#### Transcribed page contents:
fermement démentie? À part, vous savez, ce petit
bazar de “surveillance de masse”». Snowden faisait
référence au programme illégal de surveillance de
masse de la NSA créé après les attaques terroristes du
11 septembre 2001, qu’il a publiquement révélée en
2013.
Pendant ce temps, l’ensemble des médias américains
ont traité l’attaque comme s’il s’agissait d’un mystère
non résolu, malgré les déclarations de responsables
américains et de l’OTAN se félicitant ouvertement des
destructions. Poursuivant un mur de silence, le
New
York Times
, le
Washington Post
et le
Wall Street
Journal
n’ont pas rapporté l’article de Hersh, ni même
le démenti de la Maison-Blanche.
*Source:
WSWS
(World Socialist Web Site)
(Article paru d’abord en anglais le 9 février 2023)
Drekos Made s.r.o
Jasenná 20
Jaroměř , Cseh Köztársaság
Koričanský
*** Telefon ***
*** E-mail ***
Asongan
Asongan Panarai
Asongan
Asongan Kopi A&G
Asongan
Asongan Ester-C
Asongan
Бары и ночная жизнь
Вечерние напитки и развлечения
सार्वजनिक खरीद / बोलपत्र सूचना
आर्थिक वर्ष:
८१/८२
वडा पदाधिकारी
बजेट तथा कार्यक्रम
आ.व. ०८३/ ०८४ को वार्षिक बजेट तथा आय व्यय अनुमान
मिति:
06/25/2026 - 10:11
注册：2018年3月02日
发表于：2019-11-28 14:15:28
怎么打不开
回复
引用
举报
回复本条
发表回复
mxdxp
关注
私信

#### WHAT IS EXPECTED:
Please copy the lines in the records above between the one holding "11 septembre 2001, qu’il" and the one holding "Вечерние напитки и развлечения", inclusive, exactly and with no other line.

#### EXERCISE RESULT:
11 septembre 2001, qu’il a publiquement révélée en
2013.
Pendant ce temps, l’ensemble des médias américains
ont traité l’attaque comme s’il s’agissait d’un mystère
non résolu, malgré les déclarations de responsables
américains et de l’OTAN se félicitant ouvertement des
destructions. Poursuivant un mur de silence, le
New
York Times
, le
Washington Post
et le
Wall Street
Journal
n’ont pas rapporté l’article de Hersh, ni même
le démenti de la Maison-Blanche.
*Source:
WSWS
(World Socialist Web Site)
(Article paru d’abord en anglais le 9 février 2023)
Drekos Made s.r.o
Jasenná 20
Jaroměř , Cseh Köztársaság
Koričanský
*** Telefon ***
*** E-mail ***
Asongan
Asongan Panarai
Asongan
Asongan Kopi A&G
Asongan
Asongan Ester-C
Asongan
Бары и ночная жизнь
Вечерние напитки и развлечения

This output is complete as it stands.